To describe smoking and alcohol consumption trends in patients with oral cavity cancer over the past 25 years.
Retrospective cohort study.
Single-institution tertiary care cancer center.
Patients with oral cancer treated primarily with surgery from 1985 to 2009. Patients with previous head and neck cancer were excluded.
Main Outcome Measures
The medical records of 1617 patients were reviewed. Patient demographics and details on smoking and alcohol consumption were recorded. Patients were divided in 5 different cohorts according to the year of initial surgery.
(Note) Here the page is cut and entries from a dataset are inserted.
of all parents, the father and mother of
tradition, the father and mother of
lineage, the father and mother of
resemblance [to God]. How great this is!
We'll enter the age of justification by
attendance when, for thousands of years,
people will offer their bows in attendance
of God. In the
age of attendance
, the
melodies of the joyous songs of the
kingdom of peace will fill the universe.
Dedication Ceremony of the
There were no differences in sex, age, or stage of disease among cohorts. Oral tongue was the most common subsite (49%). There was a progressive decrease in tobacco use; 80% in cohort 1 vs 60% in cohort 5 (P < .001). A decrease in the daily amount of tobacco used was also found; 55% of patients in cohort 1 smoked more than 1 pack per day compared with 30% in cohort 5 (P < .001). Alcohol consumption decreased from 80% in cohort 1 to 67% in cohort 5 (P < .007). The percentage of patients who consumed more than 3 drinks per day decreased from 23% in cohort 1 to 9% in cohort 5 (P < .001).
Over the past 25 years there has been a progressive decrease in the prevalence of tobacco and alcohol users in patients with oral cancer.